Binnen Tagen avanciert der wehrhafte Alltagsmensch zum Helden Amerikas, das in Gewalt auch immer eine Befreiung sieht, einen Ausweg aus der Komplexität des Daseins. In Tom wird der Repräsentant einer alttestamentarischen Lebensphilosophie gefeiert, einer ethischen Haltung, die nach Pioniertagen riecht, in der die Menschen mangels rechtsstaatlicher Institutionen die Dinge selbst in die Hand nahmen und sich notfalls mit der Waffe zur Wehr setzten. Der klassische Western hat diese Haltung auf der Leinwand ebenso gefeiert wie später die „Intruder“-Filme – etwa „Cape Fear“ von 1962
(fd 11 345) und Scorseses Remake
(fd 29 409) –, in denen das friedliche, wohlgeordnete Heim von einem Eindringling heimgesucht wird, der, um den Frieden wiederherzustellen, vom Helden mit meist rabiaten Mitteln wieder vertrieben wird. Dies ist auch das Thema von „A History of Violence“. Denn es ist keineswegs allein die Bescheidenheit des braven Bürgers, die es Tom im Blitzlichtgewitter so unbehaglich werden lässt. Einige Zeit nach dem Überfall, der Frieden scheint gerade wiederhergestellt, erhält er erneut ungebetenen Besuch. Vor allem einer der Männer entspricht mit seinem vernarbten Gesicht und einem blinden Auge allen Klischees des Bösen. Anfangs erscheint dieser Carl Fogarty wie ein Geist, und in einem Stephen-King-Roman bliebe er das auch. Hier jedoch erweist er sich als Relikt einer Vergangenheit, die Tom erfolgreich verdrängt hat. Nur in seinen Instinkten, im Körpergedächtnis, das in der lebensbedrohenden Situation des Überfalls das Kommando übernahm, ist sie noch präsent. Anfangs versucht Tom noch zu leugnen, überzeugt seine schockierte Frau und die Zuschauer, dass es sich um eine Verwechslung handelt – doch bald wird klar, dass Tom einst Joey hieß und ein hohes Tier bei der Mafia in Philadelphia war. Jetzt holt ihn seine alte Identität ein, und die Gewalt der Vergangenheit gebiert neue Gewalt – denn der einzige Ausweg scheint für Tom darin zu bestehen, sich seiner Verfolger endgültig zu entledigen.

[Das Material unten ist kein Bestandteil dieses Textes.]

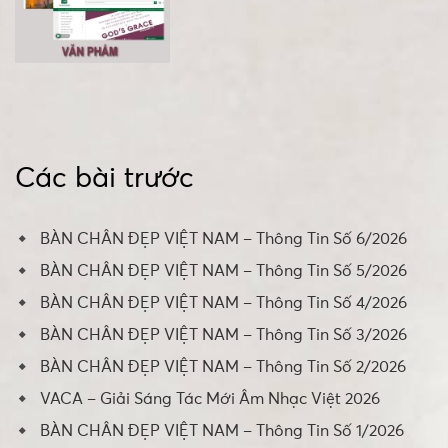
Các bài trước
BÀN CHÂN ĐẸP VIỆT NAM – Thông Tin Số 6/2026
BÀN CHÂN ĐẸP VIỆT NAM – Thông Tin Số 5/2026
BÀN CHÂN ĐẸP VIỆT NAM – Thông Tin Số 4/2026
BÀN CHÂN ĐẸP VIỆT NAM – Thông Tin Số 3/2026
BÀN CHÂN ĐẸP VIỆT NAM – Thông Tin Số 2/2026
VACA – Giải Sáng Tác Mới Âm Nhạc Việt 2026
BÀN CHÂN ĐẸP VIỆT NAM – Thông Tin Số 1/2026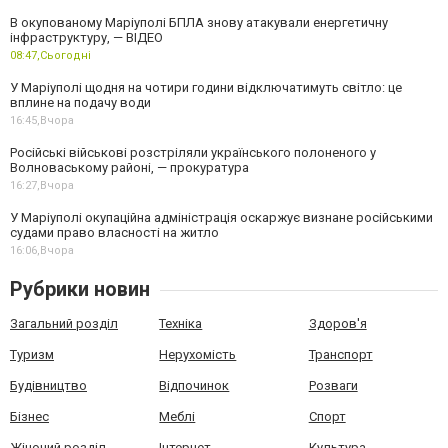
В окупованому Маріуполі БПЛА знову атакували енергетичну
інфраструктуру, — ВІДЕО
08:47,
Сьогодні
У Маріуполі щодня на чотири години відключатимуть світло: це
вплине на подачу води
16:45,
Вчора
Російські військові розстріляли українського полоненого у
Волноваському районі, — прокуратура
16:27,
Вчора
У Маріуполі окупаційна адміністрація оскаржує визнане російськими
судами право власності на житло
16:06,
Вчора
Рубрики новин
Загальний розділ
Техніка
Здоров'я
Туризм
Нерухомість
Транспорт
Будівництво
Відпочинок
Розваги
Бізнес
Меблі
Спорт
Жіночий розділ
Інтернет
Культура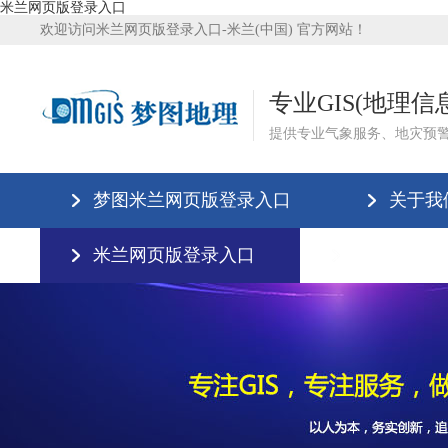
米兰网页版登录入口
欢迎访问米兰网页版登录入口-米兰(中国) 官方网站！
专业GIS(地理
提供专业气象服务、地灾预
梦图米兰网页版登录入口
关于我
米兰网页版登录入口
米兰网页版登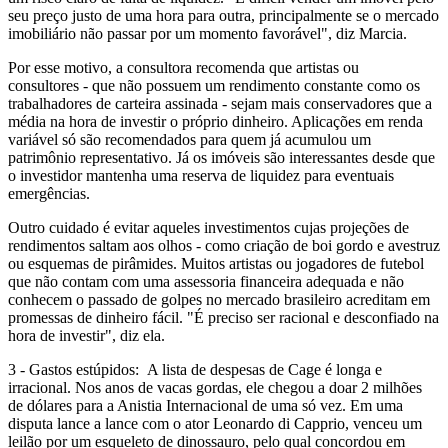
seu preço justo de uma hora para outra, principalmente se o mercado
imobiliário não passar por um momento favorável", diz Marcia.
Por esse motivo, a consultora recomenda que artistas ou
consultores - que não possuem um rendimento constante como os
trabalhadores de carteira assinada - sejam mais conservadores que a
média na hora de investir o próprio dinheiro. Aplicações em renda
variável só são recomendados para quem já acumulou um
patrimônio representativo. Já os imóveis são interessantes desde que
o investidor mantenha uma reserva de liquidez para eventuais
emergências.
Outro cuidado é evitar aqueles investimentos cujas projeções de
rendimentos saltam aos olhos - como criação de boi gordo e avestruz
ou esquemas de pirâmides. Muitos artistas ou jogadores de futebol
que não contam com uma assessoria financeira adequada e não
conhecem o passado de golpes no mercado brasileiro acreditam em
promessas de dinheiro fácil. "É preciso ser racional e desconfiado na
hora de investir", diz ela.
3 - Gastos estúpidos: A lista de despesas de Cage é longa e
irracional. Nos anos de vacas gordas, ele chegou a doar 2 milhões
de dólares para a Anistia Internacional de uma só vez. Em uma
disputa lance a lance com o ator Leonardo di Capprio, venceu um
leilão por um esqueleto de dinossauro, pelo qual concordou em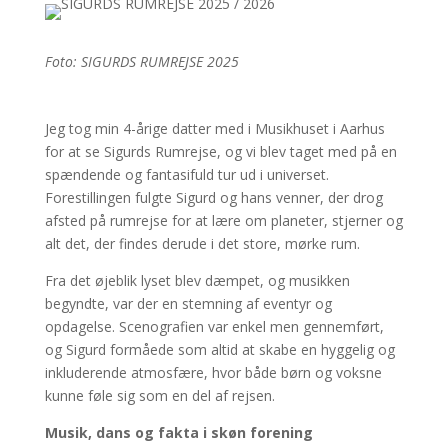
Foto: SIGURDS RUMREJSE 2025
Jeg tog min 4-årige datter med i Musikhuset i Aarhus
for at se Sigurds Rumrejse, og vi blev taget med på en
spændende og fantasifuld tur ud i universet.
Forestillingen fulgte Sigurd og hans venner, der drog
afsted på rumrejse for at lære om planeter, stjerner og
alt det, der findes derude i det store, mørke rum.
Fra det øjeblik lyset blev dæmpet, og musikken
begyndte, var der en stemning af eventyr og
opdagelse. Scenografien var enkel men gennemført,
og Sigurd formåede som altid at skabe en hyggelig og
inkluderende atmosfære, hvor både børn og voksne
kunne føle sig som en del af rejsen.
Musik, dans og fakta i skøn forening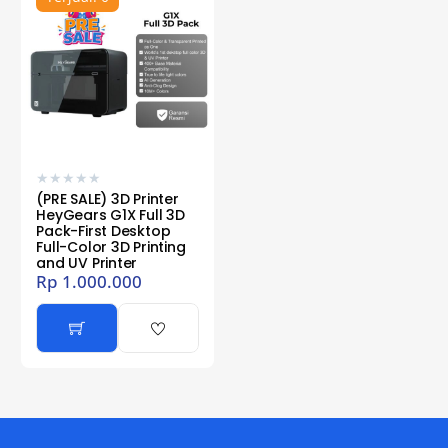
★
★
★
★
★
(PRE SALE) 3D Printer
HeyGears G1X Full 3D
Pack-First Desktop
Full-Color 3D Printing
and UV Printer
Rp
1.000.000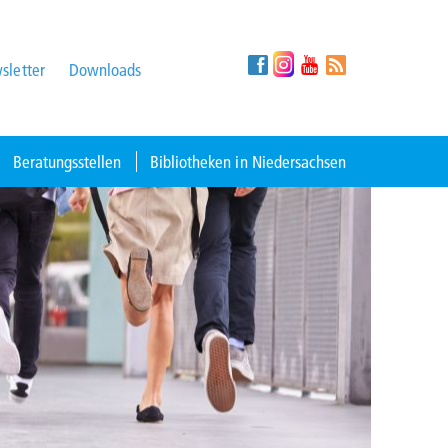
sletter
Downloads
Beratungsstellen
Bibliotheken in Niedersachsen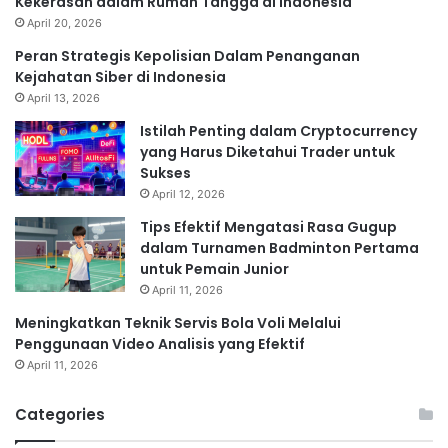
Kekerasan dalam Rumah Tangga di Indonesia
April 20, 2026
Peran Strategis Kepolisian Dalam Penanganan
Kejahatan Siber di Indonesia
April 13, 2026
Istilah Penting dalam Cryptocurrency
yang Harus Diketahui Trader untuk
Sukses
April 12, 2026
Tips Efektif Mengatasi Rasa Gugup
dalam Turnamen Badminton Pertama
untuk Pemain Junior
April 11, 2026
Meningkatkan Teknik Servis Bola Voli Melalui
Penggunaan Video Analisis yang Efektif
April 11, 2026
Categories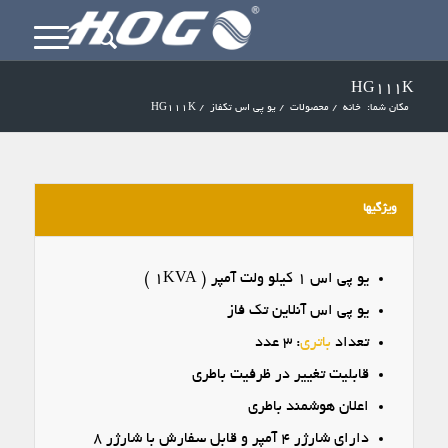
HG111K
مکان شما:
خانه
/
محصولات
/
یو پی اس تکفاز
/
HG111K
ویژگیها
یو پی اس ۱ کیلو ولت آمپر ( ۱KVA )
یو پی اس آنلاین تک فاز
تعداد
باتری
: ۳ عدد
قابلیت تغییر در ظرفیت باطری
اعلان هوشمند باطری
دارای شارژر ۴ آمپر و قابل سفارش با شارژر ۸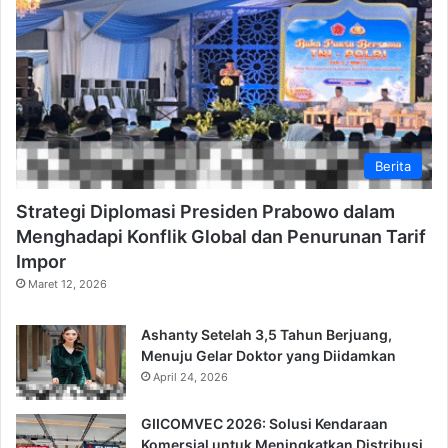
Berita
Strategi Diplomasi Presiden Prabowo dalam
Menghadapi Konflik Global dan Penurunan Tarif
Impor
Maret 12, 2026
Ashanty Setelah 3,5 Tahun Berjuang,
Menuju Gelar Doktor yang Diidamkan
April 24, 2026
GIICOMVEC 2026: Solusi Kendaraan
Komersial untuk Meningkatkan Distribusi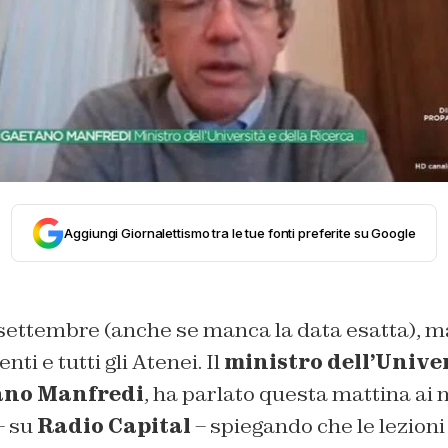
Aggiungi Giornalettismo tra le tue fonti preferite su Google
 settembre (anche se manca la data esatta), m
enti e tutti gli Atenei. Il
ministro dell’Univer
ano Manfredi
, ha parlato questa mattina ai 
– su
Radio Capital
– spiegando che le lezioni 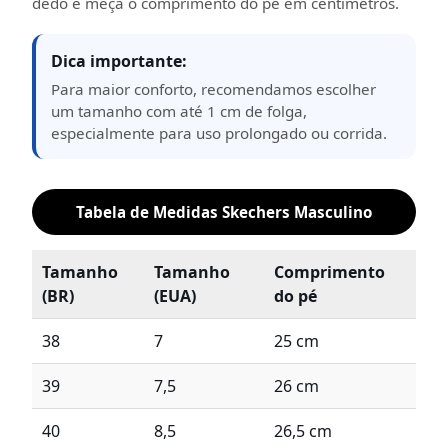
dedo e meça o comprimento do pé em centímetros.
Dica importante:
Para maior conforto, recomendamos escolher
um tamanho com até 1 cm de folga,
especialmente para uso prolongado ou corrida.
Tabela de Medidas Skechers Masculino
Tamanho
Tamanho
Comprimento
(BR)
(EUA)
do pé
38
7
25 cm
39
7,5
26 cm
40
8,5
26,5 cm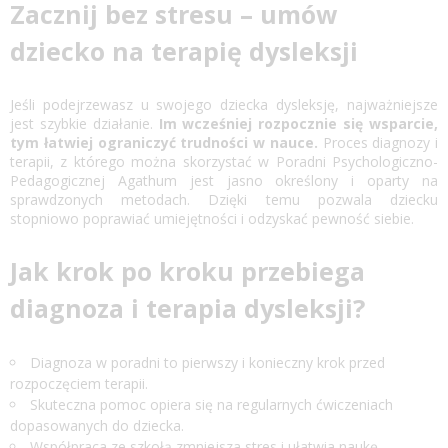
Zacznij bez stresu – umów
dziecko na terapię dysleksji
Jeśli podejrzewasz u swojego dziecka dysleksję, najważniejsze
jest szybkie działanie.
Im wcześniej rozpocznie się wsparcie,
tym łatwiej ograniczyć trudności w nauce.
Proces diagnozy i
terapii, z którego można skorzystać w Poradni Psychologiczno-
Pedagogicznej Agathum jest jasno określony i oparty na
sprawdzonych metodach. Dzięki temu pozwala dziecku
stopniowo poprawiać umiejętności i odzyskać pewność siebie.
Jak krok po kroku przebiega
diagnoza i terapia dysleksji?
Diagnoza w poradni to pierwszy i konieczny krok przed
rozpoczęciem terapii.
Skuteczna pomoc opiera się na regularnych ćwiczeniach
dopasowanych do dziecka.
Współpraca ze szkołą zmniejsza stres i ułatwia naukę.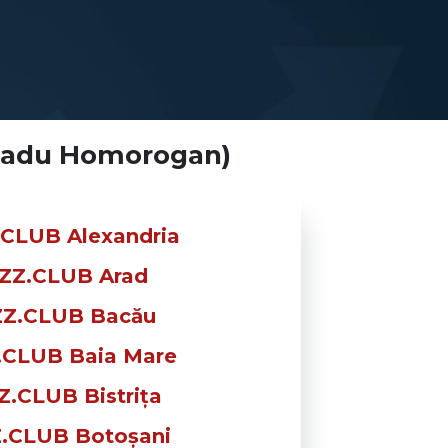
(Radu Homorogan)
.CLUB Alexandria
ZZ.CLUB Arad
ZZ.CLUB Bacău
.CLUB Baia Mare
Z.CLUB Bistrița
.CLUB Botoșani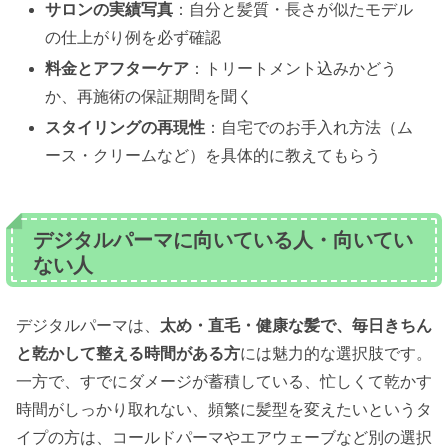
サロンの実績写真
：自分と髪質・長さが似たモデル
の仕上がり例を必ず確認
料金とアフターケア
：トリートメント込みかどう
か、再施術の保証期間を聞く
スタイリングの再現性
：自宅でのお手入れ方法（ム
ース・クリームなど）を具体的に教えてもらう
デジタルパーマに向いている人・向いてい
ない人
デジタルパーマは、
太め・直毛・健康な髪で、毎日きちん
と乾かして整える時間がある方
には魅力的な選択肢です。
一方で、すでにダメージが蓄積している、忙しくて乾かす
時間がしっかり取れない、頻繁に髪型を変えたいというタ
イプの方は、コールドパーマやエアウェーブなど別の選択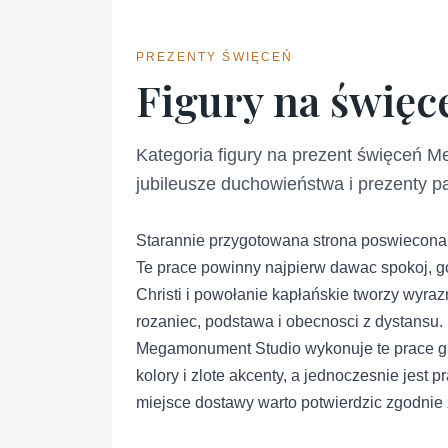
PREZENTY ŚWIĘCEŃ
Figury na święce
Kategoria figury na prezent święceń M
jubileusze duchowieństwa i prezenty p
Starannie przygotowana strona poswiecona k
Te prace powinny najpierw dawac spokoj, go
Christi i powołanie kapłańskie tworzy wyrazn
rozaniec, podstawa i obecnosci z dystansu.
Megamonument Studio wykonuje te prace gl
kolory i zlote akcenty, a jednoczesnie jest
miejsce dostawy warto potwierdzic zgodnie z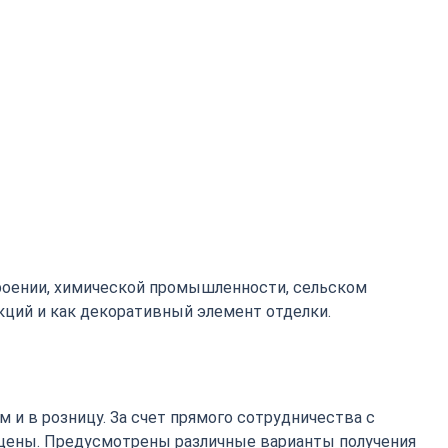
роении, химической промышленности, сельском
кций и как декоративный элемент отделки.
 и в розницу. За счет прямого сотрудничества с
цены. Предусмотрены различные варианты получения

Man kann diesen blutigen Vernichtungsfeldzug Toms, zu dessen moralischer Rechtfertigung Cronenberg immerhin einige Entschuldigungsgründe anführt, als Wendung ins Reaktionäre verstehen. Doch das wäre die schlichteste Lesart, für die es in Cronenbergs bisherigem Werk keinen einzigen Anhaltspunkt gibt. Sie unterschlägt außerdem, dass es Cronenberg auch hier nicht um eine moralisch eindeutige Geschichte geht oder um die ungebrochene Parteinahme für seine Figuren, sondern vielmehr um das freudianische Urthema der Rückkehr des Verdrängten – und die existenzialistischen Themen des Film noir. Überdeutlich erinnert „A History of Violence“ an Jacques Tourneurs Klassiker „Out of the Past“ („Goldenes Gift“, fd 24 918), in dem Robert Mitchum gleichfalls einen Ex-Gangster spielt, der in einer Kleinstadt ein neues Leben beginnt, aber von seiner Vergangenheit wieder eingeholt wird. Dieses Modell überträgt der Film auf die gegenwärtige US-Gesellschaft. Cronenberg treibt ein komplexes Spiel mit den Mythen und Selbstbildern Amerikas, wobei dies weit weniger eindimensional ausfällt als beispielsweise Lars von Triers arrogante, aber visuell arme Pamphlete „Dogville“
(fd 36 175) und „Manderlay“.
Wenn man schon zu alttestamentarischen Topoi greifen will, dann handelt es sich in diesem Fall um eine Vertreibung aus dem Paradies vermeintlicher Unschuld. Diese Unschuld gibt es nicht; bei genauerer Betrachtung verwandelt sich der idyllische Garten Eden Amerika in eine Schlangengrube. Das scheinbar Normale ist auf Leichen gebaut, und Tom so unnormal wie alle anderen Figuren Cronenbergs; hinter jedem guten Gewissen lauert die Verdrängung, und Gewalt ist universal. Inszeniert wird dies hier als schwarze Komödie. In seiner Ironie und Doppelbödigkeit gleicht „A History of Violence“ überraschenderweise dem stilistisch entgegengesetzten „Cache“ von Michael Haneke, in dem ebenfalls eine (allerdings großbürgerliche) Idylle urplötzlich von einer Vergangenheit heimgesucht wird, die nicht nur den Familienzusammenhalt, sondern auch die Identität der Hauptfigur in Frage stellt.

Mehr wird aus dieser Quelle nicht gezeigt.